Restate word for word the section of the entries that opens at the line containing "עלייה תלולה בדרישה לדגי ליצן (המין ש" and closes at the line containing "Giá vàng trong nước hôm", both lines kept, pictures dropped.

*Data supplied*:
============

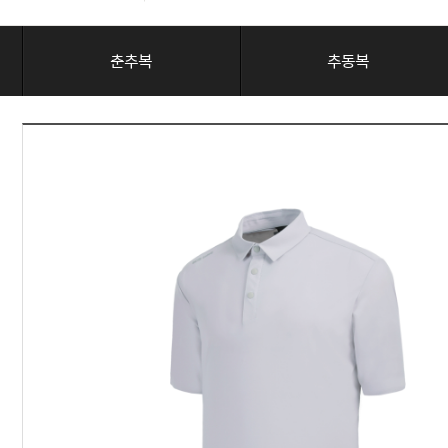
춘추복
추동복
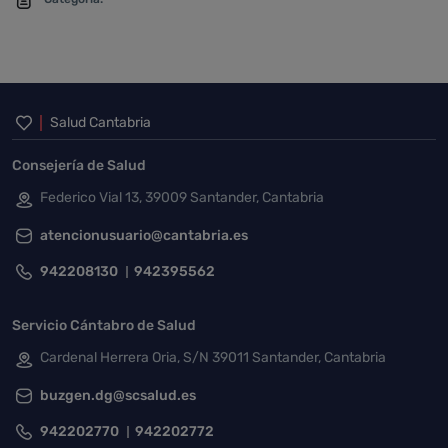
Inicio del pie de página
Salud Cantabria
Consejería de Salud
Federico Vial 13, 39009 Santander, Cantabria
atencionusuario@cantabria.es
942208130
942395562
Servicio Cántabro de Salud
Cardenal Herrera Oria, S/N 39011 Santander, Cantabria
buzgen.dg@scsalud.es
942202770
942202772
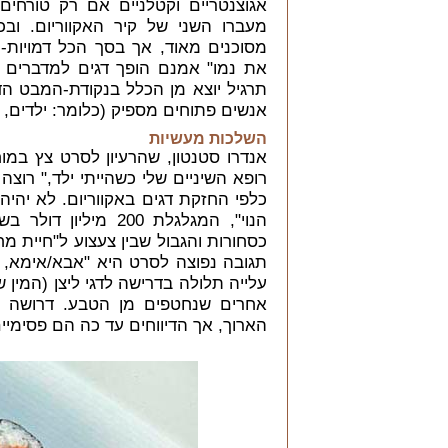
אגוצנטריים וקטלניים אם רק טורחי
מעברו השני של קיר האקווריום. וב
מסוכנים מאוד, אך בסך הכל דמויות-מ
את נמו" אמנם הופך דגים למדברים ול
תרגיל יוצא מן הכלל בנקודת-המבט ה
אנשים פתוחים מספיק (כלומר: ילדים, 
השלכות מעשיות
אנדרו סטנטון, שהרעיון לסרט צץ במ
רופא השיניים שלי כשהייתי ילד," רוצה
כלפי החזקת דגים באקווריום. לא יהיה
הנוי", המגלגלת 200
כסחורות והגבול שבין צעצוע ל"חיית מח
תגובה נפוצה לסרט היא "אבא/אימא, תק
עלייה תלולה בדרישה לדגי ליצן (המין ש
אחרים שנחטפים מן הטבע. דרושה בד
הארוך, אך הדיווחים עד כה הם פסימיים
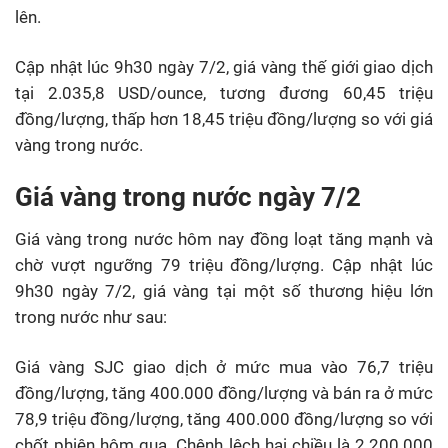
lên.
Cập nhật lúc 9h30 ngày 7/2, giá vàng thế giới giao dịch
tại 2.035,8 USD/ounce, tương đương 60,45 triệu
đồng/lượng, thấp hơn 18,45 triệu đồng/lượng so với giá
vàng trong nước.
Giá vàng trong nước ngày 7/2
Giá vàng trong nước hôm nay đồng loạt tăng mạnh và
chờ vượt ngưỡng 79 triệu đồng/lượng. Cập nhật lúc
9h30 ngày 7/2, giá vàng tại một số thương hiệu lớn
trong nước như sau:
Giá vàng SJC giao dịch ở mức mua vào 76,7 triệu
đồng/lượng, tăng 400.000 đồng/lượng và bán ra ở mức
78,9 triệu đồng/lượng, tăng 400.000 đồng/lượng so với
chốt phiên hôm qua. Chênh lệch hai chiều là 2.200.000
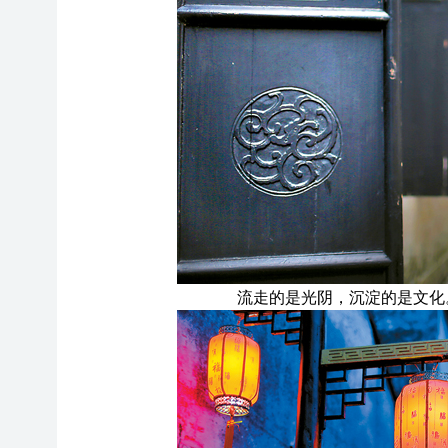
流走的是光阴，沉淀的是文化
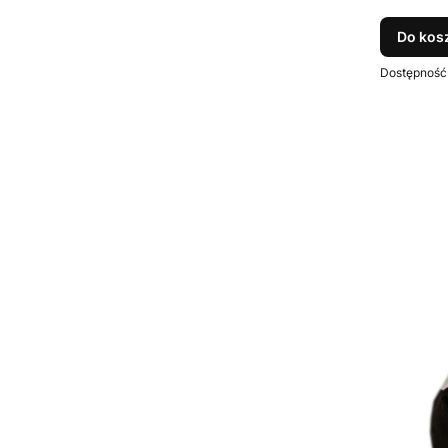
Do kos
Dostępność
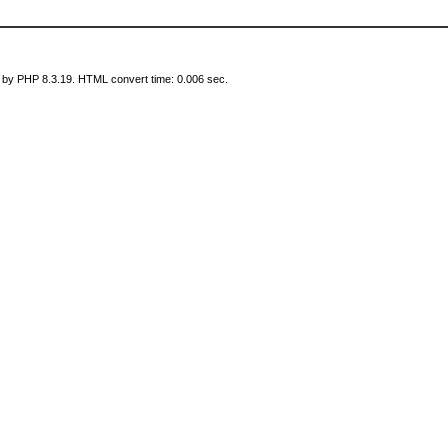
 by PHP 8.3.19. HTML convert time: 0.006 sec.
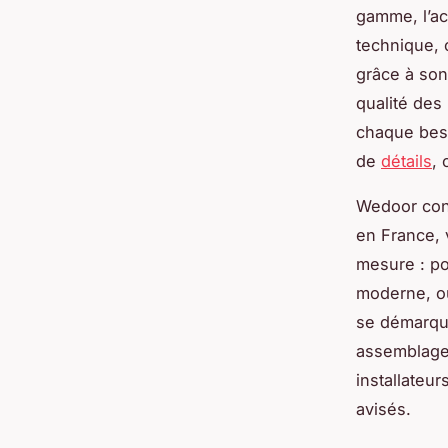
gamme, l’ac
technique, 
grâce à son
qualité des 
chaque beso
de
détails
, 
Wedoor cons
en France, v
mesure : po
moderne, ou
se démarque
assemblages
installateu
avisés.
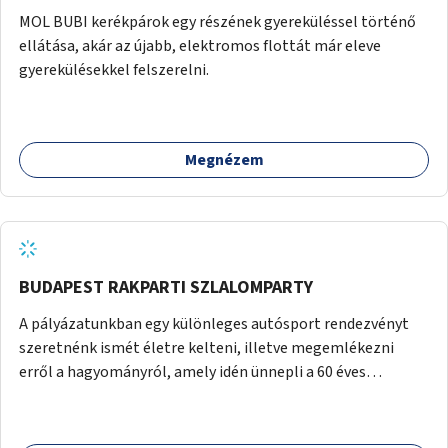
MOL BUBI kerékpárok egy részének gyereküléssel történő
ellátása, akár az újabb, elektromos flottát már eleve
gyerekülésekkel felszerelni.
Megnézem
BUDAPEST RAKPARTI SZLALOMPARTY
A pályázatunkban egy különleges autósport rendezvényt
szeretnénk ismét életre kelteni, illetve megemlékezni
erről a hagyományról, amely idén ünnepli a 60 éves
évfordulóját. Korábban a BME hallgatói szervezték a
Műegyetem előtti bójakerülgető versenyt, mely autósport
eseményt minden évben megrendezésre került az egyetem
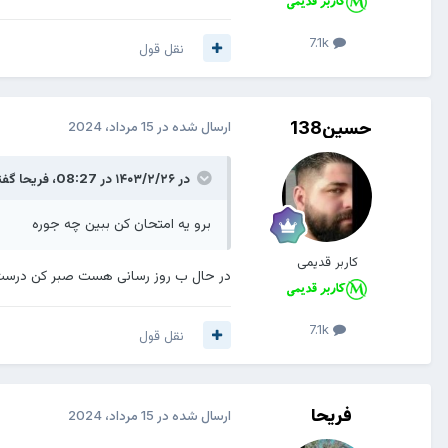
7.1k
نقل قول
حسین138
ارسال شده در
15 مرداد، 2024
در ۱۴۰۳/۲/۲۶ در 08:27،
فریحا
گفت
برو یه امتحان کن ببین چه جوره
کاربر قدیمی
در حال ب روز رسانی هست صبر کن درس
7.1k
نقل قول
فریحا
ارسال شده در
15 مرداد، 2024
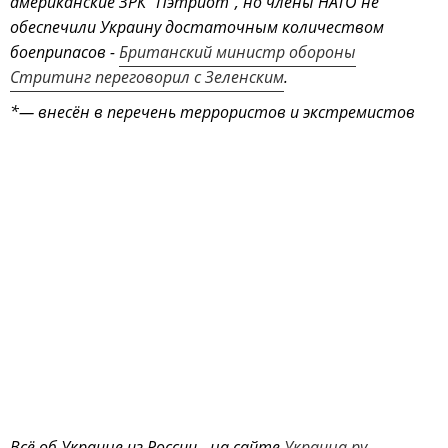
американские ЗРК "Пэтриот", но члены НАТО не
обеспечили Украину достаточным количеством
боеприпасов -
Британский министр обороны
Стритинг переговорил с Зеленским
.
*— внесён в перечень террористов и экстремистов
Всё об Украине из России - на сайте
Украина.ру.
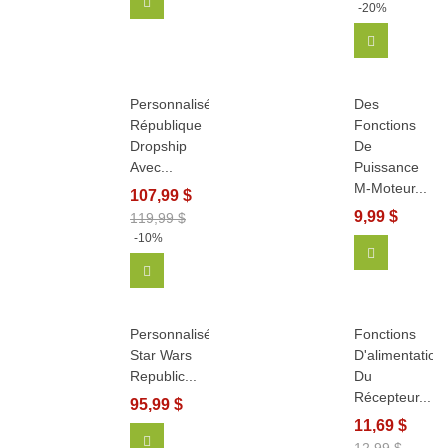
Ajouter Au Panier
-20%
Ajouter Au
Personnalisé
Des
République
Fonctions
Dropship
De
Avec...
Puissance
M-Moteur...
107,99 $
9,99 $
119,99 $
-10%
Ajouter Au
Ajouter Au Panier
Personnalisé
Fonctions
Star Wars
D'alimentation
Republic...
Du
Récepteur...
95,99 $
11,69 $
Ajouter Au Panier
12,99 $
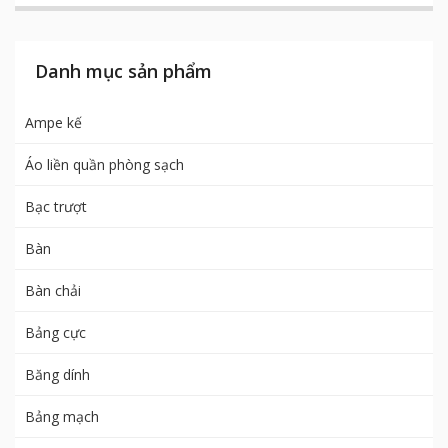
Danh mục sản phẩm
Ampe kế
Áo liền quần phòng sạch
Bạc trượt
Bàn
Bàn chải
Bảng cực
Băng dính
Bảng mạch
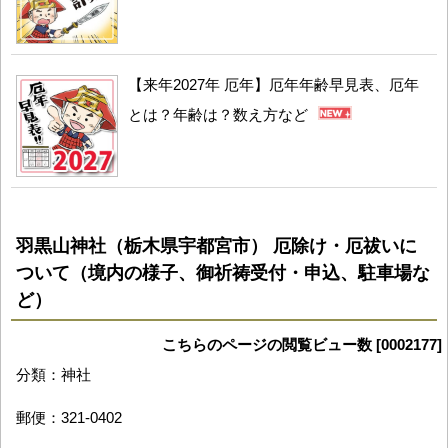
【来年2027年 厄年】厄年年齢早見表、厄年
とは？年齢は？数え方など
羽黒山神社（栃木県宇都宮市） 厄除け・厄祓いに
ついて（境内の様子、御祈祷受付・申込、駐車場な
ど）
こちらのページの閲覧ビュー数 [0002177]
分類：神社
郵便：321-0402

============

*Response*:
עלייה תלולה בדרישה לדגי ליצן (המין ש
אחרים שנחטפים מן הטבע. דרושה בד
הארוך, אך הדיווחים עד כה הם פסימיים
lên.
Cập nhật lúc 9h30 ngày 7/2, giá vàng thế giới giao dịch
tại 2.035,8 USD/ounce, tương đương 60,45 triệu
đồng/lượng, thấp hơn 18,45 triệu đồng/lượng so với giá
vàng trong nước.
Giá vàng trong nước ngày 7/2
Giá vàng trong nước hôm nay đồng loạt tăng mạnh và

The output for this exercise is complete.